(Saved data entries)
________________
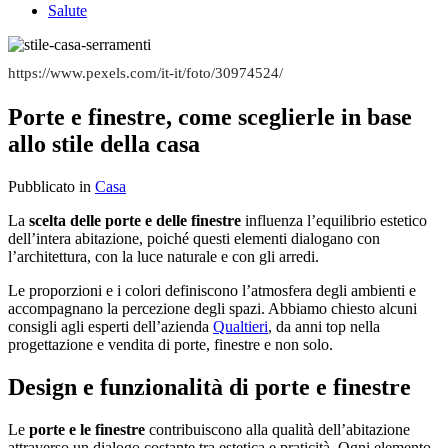
Salute
https://www.pexels.com/it-it/foto/30974524/
Porte e finestre, come sceglierle in base
allo stile della casa
Pubblicato
in
Casa
La
scelta delle porte e delle finestre
influenza l’equilibrio estetico
dell’intera abitazione, poiché questi elementi dialogano con
l’architettura, con la luce naturale e con gli arredi.
Le proporzioni e i colori definiscono l’atmosfera degli ambienti e
accompagnano la percezione degli spazi. Abbiamo chiesto alcuni
consigli agli esperti dell’azienda
Qualtieri
, da anni top nella
progettazione e vendita di porte, finestre e non solo.
Design e funzionalità di porte e finestre
Le
porte e le finestre
contribuiscono alla qualità dell’abitazione
attraverso un dialogo costante tra estetica e praticità. Ogni elemento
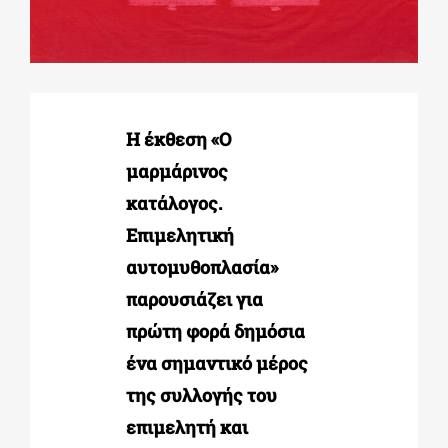
ΔΙΔΑΚΤΟΡΙΚΑ
ΕΚΠΑΙΔΕΥΤΙΚΑ ΙΔΡΥΜΑΤΑ
Η έκθεση «Ο
μαρμάρινος
ΠΟΛΙΤΙΣΤΙΚΟΙ ΦΟΡΕΙΣ
κατάλογος.
Επιμελητική
ΧΩΡΟΙ ΤΕΧΝΗΣ
αυτομυθοπλασία»
παρουσιάζει για
ΔΗΜΟΙ
πρώτη φορά δημόσια
ένα σημαντικό μέρος
ΕΚΔΗΛΩΣΕΙΣ
της συλλογής του
επιμελητή και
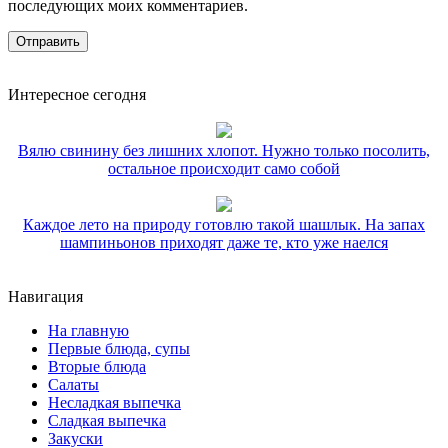
последующих моих комментариев.
Интересное сегодня
Вялю свинину без лишних хлопот. Нужно только посолить,
остальное происходит само собой
Каждое лето на природу готовлю такой шашлык. На запах
шампиньонов приходят даже те, кто уже наелся
Навигация
На главную
Первые блюда, супы
Вторые блюда
Салаты
Несладкая выпечка
Сладкая выпечка
Закуски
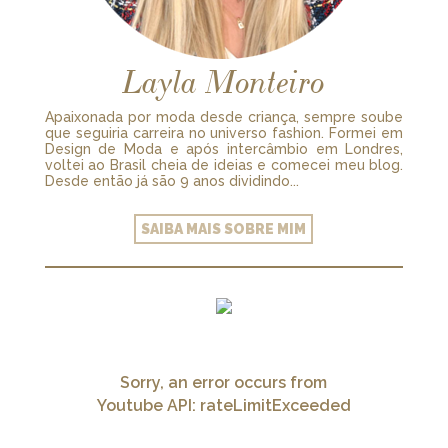
Layla Monteiro
Apaixonada por moda desde criança, sempre soube
que seguiria carreira no universo fashion. Formei em
Design de Moda e após intercâmbio em Londres,
voltei ao Brasil cheia de ideias e comecei meu blog.
Desde então já são 9 anos dividindo...
SAIBA MAIS SOBRE MIM
Sorry, an error occurs from
Youtube API: rateLimitExceeded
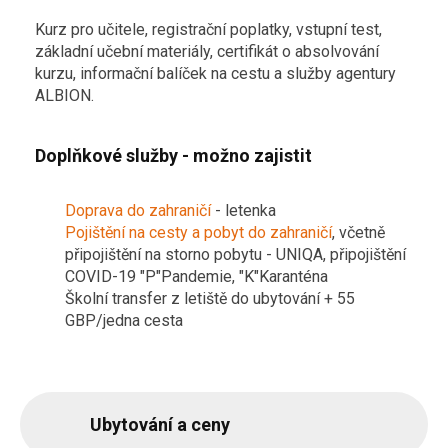
Kurz pro učitele, registrační poplatky, vstupní test,
základní učební materiály, certifikát o absolvování
kurzu, informační balíček na cestu a služby agentury
ALBION.
Doplňkové služby - možno zajistit
Doprava do zahraničí
- letenka
Pojištění na cesty a pobyt do zahraničí
, včetně
připojištění na storno pobytu - UNIQA, připojištění
COVID-19 "P"Pandemie, "K"Karanténa
Školní transfer z letiště do ubytování + 55
GBP/jedna cesta
Ubytování a ceny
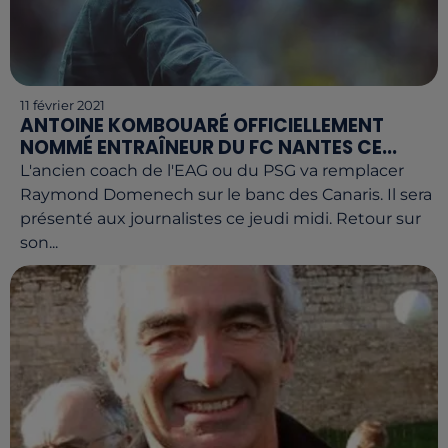
11 février 2021
ANTOINE KOMBOUARÉ OFFICIELLEMENT
NOMMÉ ENTRAÎNEUR DU FC NANTES CE...
L'ancien coach de l'EAG ou du PSG va remplacer
Raymond Domenech sur le banc des Canaris. Il sera
présenté aux journalistes ce jeudi midi. Retour sur
son...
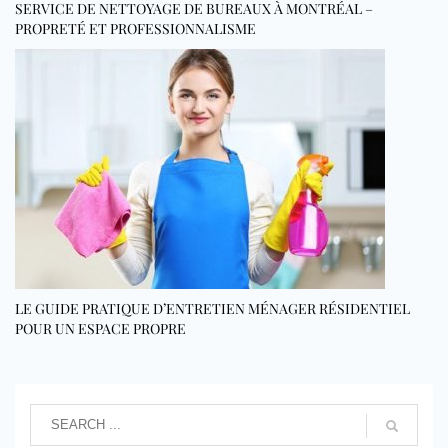
SERVICE DE NETTOYAGE DE BUREAUX À MONTRÉAL –
PROPRETÉ ET PROFESSIONNALISME
LE GUIDE PRATIQUE D’ENTRETIEN MÉNAGER RÉSIDENTIEL
POUR UN ESPACE PROPRE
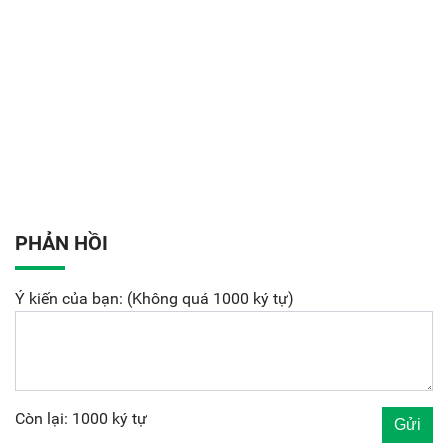
PHẢN HỒI
Ý kiến của bạn: (Không quá 1000 ký tự)
Còn lại: 1000 ký tự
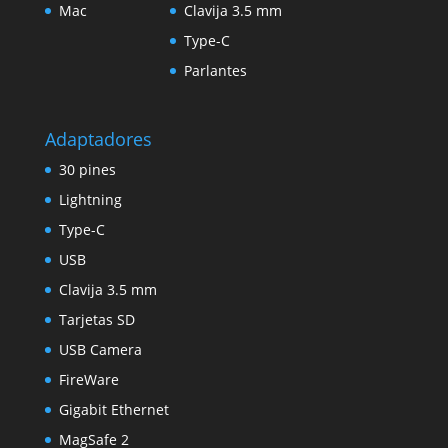
Mac
Clavija 3.5 mm
Type-C
Parlantes
Adaptadores
30 pines
Lightning
Type-C
USB
Clavija 3.5 mm
Tarjetas SD
USB Camera
FireWare
Gigabit Ethernet
MagSafe 2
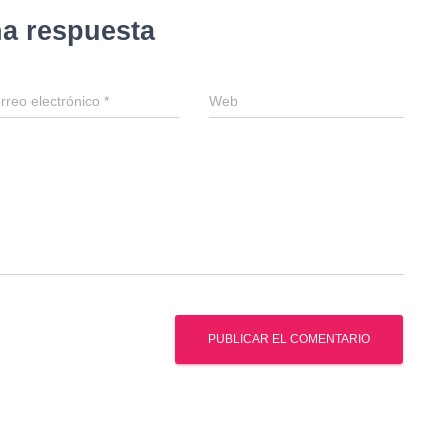
na respuesta
rreo electrónico
*
Web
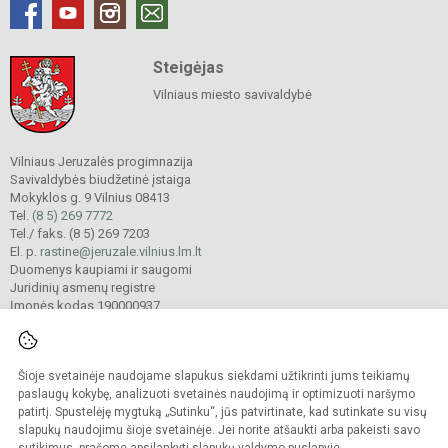
Steigėjas
Vilniaus miesto savivaldybė
Vilniaus Jeruzalės progimnazija
Savivaldybės biudžetinė įstaiga
Mokyklos g. 9 Vilnius 08413
Tel.
(8 5) 269 7772
Tel./ faks. (8 5) 269 7203
El. p.
rastine@jeruzale.vilnius.lm.lt
Duomenys kaupiami ir saugomi
Juridinių asmenų registre
Įmonės kodas 190000937
Šioje svetainėje naudojame slapukus siekdami užtikrinti jums teikiamų
© 2024. Vilniaus Jeruzalės progimnazija. Visos teisės saugomos.
Kopijuoti turinį be raštiško gimnazijos sutikimo griežtai draudžiama.
paslaugų kokybę, analizuoti svetainės naudojimą ir optimizuoti naršymo
patirtį. Spustelėję mygtuką „Sutinku“, jūs patvirtinate, kad sutinkate su visų
Prieinamumo paraiška
Slapukų valdymas
slapukų naudojimu šioje svetainėje. Jei norite atšaukti arba pakeisti savo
________________
▶ PROBLEM DETAILS:
Could you copy every line from the records that has "выпечка" in it?

▶ RESPONSE TO THE EXERCISE:
Несладкая выпечка
Сладкая выпечка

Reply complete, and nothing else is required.